There is a prejudice abroad that an axiom is a certain sort of proposition or statement, which serves as one of a set of starting points to build the any science (construed as a set of interrelated propositions regarding a genus) through inferences from these axioms. For those who distinguish between axioms and principles--which we must if we are to countenance the notion of an empirical science (and let that be an axiom if you like)--this thesis may be refined to say that axioms serve as the most general starting points and function alongside the empirically disclosed and clarified principles of any given empirical science to govern the manner in which inference may and must proceed from those starting points.

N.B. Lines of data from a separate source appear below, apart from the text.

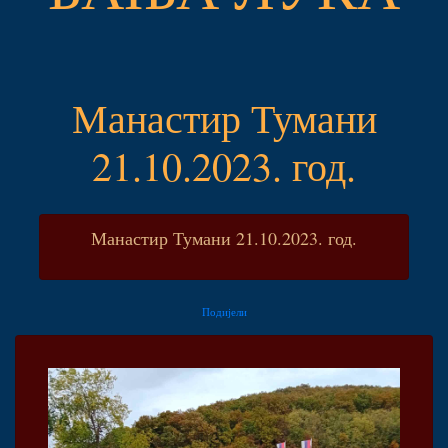
Манастир Тумани
21.10.2023. год.
Манастир Тумани 21.10.2023. год.
Подијели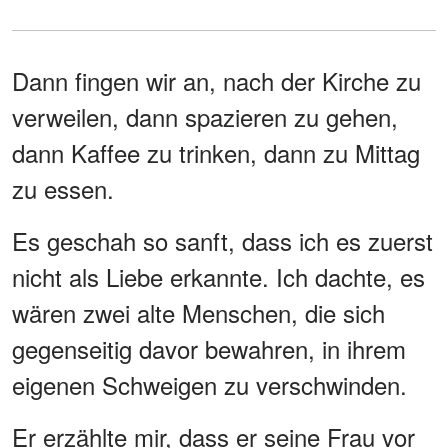
Dann fingen wir an, nach der Kirche zu
verweilen, dann spazieren zu gehen,
dann Kaffee zu trinken, dann zu Mittag
zu essen.
Es geschah so sanft, dass ich es zuerst
nicht als Liebe erkannte. Ich dachte, es
wären zwei alte Menschen, die sich
gegenseitig davor bewahren, in ihrem
eigenen Schweigen zu verschwinden.
Er erzählte mir, dass er seine Frau vor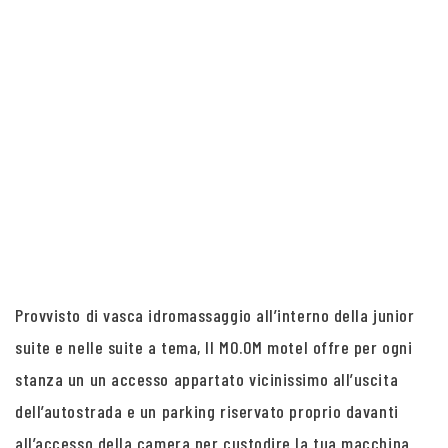
Provvisto di vasca idromassaggio all’interno della junior
suite e nelle suite a tema, Il MO.OM motel offre per ogni
stanza un un accesso appartato vicinissimo all’uscita
dell’autostrada e un parking riservato proprio davanti
all’accesso della camera per custodire la tua macchina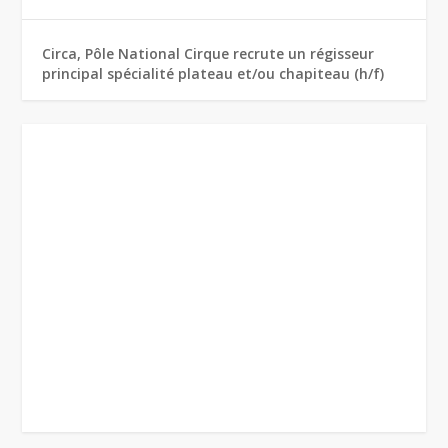
Circa, Pôle National Cirque recrute un régisseur
principal spécialité plateau et/ou chapiteau (h/f)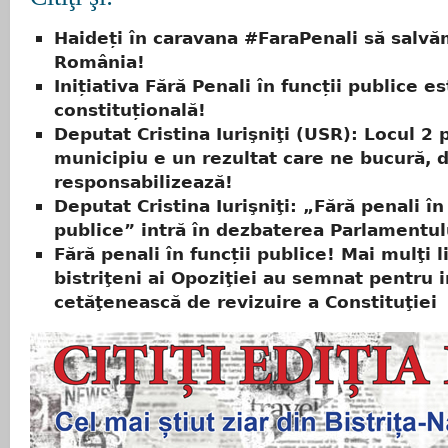
Haideți în caravana #FaraPenali să salv
România!
Inițiativa Fără Penali în funcții publice e
constituțională!
Deputat Cristina Iurişniţi (USR): Locul 2 
municipiu e un rezultat care ne bucură, d
responsabilizează!
Deputat Cristina Iurişniţi: „Fără penali în
publice” intră în dezbaterea Parlamentul
Fără penali în funcții publice! Mai mulţi l
bistriţeni ai Opoziţiei au semnat pentru i
cetăţenească de revizuire a Constituţiei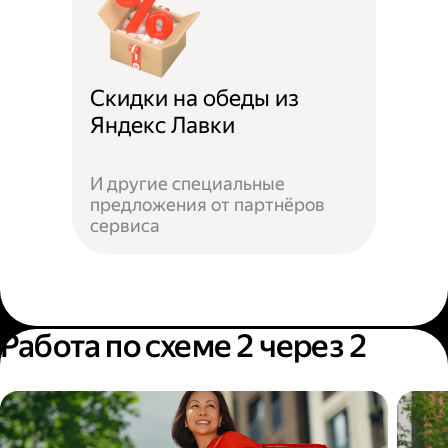
Скидки на обеды из
Яндекс Лавки
И другие специальные
предложения от партнёров
сервиса
Работа по схеме 2 через 2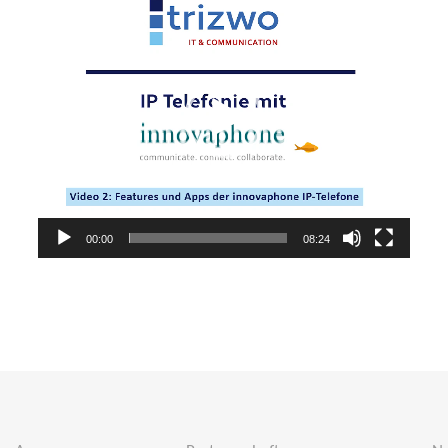
Player
00:00
08:24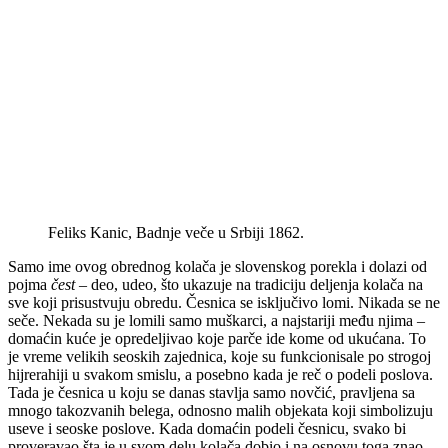
Feliks Kanic, Badnje veče u Srbiji 1862.
Samo ime ovog obrednog kolača je slovenskog porekla i dolazi od
pojma
čest
– deo, udeo, što ukazuje na tradiciju deljenja kolača na
sve koji prisustvuju obredu. Česnica se isključivo lomi. Nikada se ne
seče. Nekada su je lomili samo muškarci, a najstariji među njima –
domaćin kuće je opredeljivao koje parče ide kome od ukućana. To
je vreme velikih seoskih zajednica, koje su funkcionisale po strogoj
hijrerahiji u svakom smislu, a posebno kada je reč o podeli poslova.
Tada je česnica u koju se danas stavlja samo novčić, pravljena sa
mnogo takozvanih belega, odnosno malih objekata koji simbolizuju
useve i seoske poslove. Kada domaćin podeli česnicu, svako bi
proveravao šta je u svom delu kolača dobio i na osnovu toga znao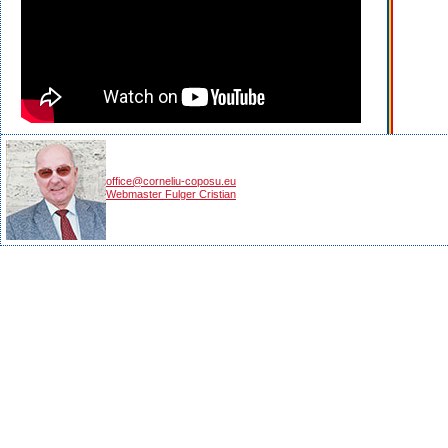
office@corneliu-coposu.eu
Webmaster Fulger Cristian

Presumably Aristotle is somehow responsible for this state of affairs, since perhaps there are only a handful of prejudices of logic which cannot somehow be traced back to his work. I have not yet found anything of the sort asserted in the Analytics, but perhaps that will only tell you how little attention I have been able to give that text. What I do find is the fact that an axiom is never brought into a straightforward argument: e.g., "That it is not possible to affirm and deny at the same time is assumed by no demonstration--unless the conclusion too is to be proved in this form" (An Post 77a10). In other words, only if one wants to prove precisely that a certain true proposition is not to be denied, or that a certain false proposition is not to be asserted, do we appeal to the axiom known as the principle of non-contradiction. Yet, even in this case, if the principle of non-contradiction is truly an axiom in the sense of being indispensable for grasping anything whatsoever, the same principle which is made explicit as a premise must also undergird the connection of this premise through the other to the conclusion. And it cannot do this as a premise.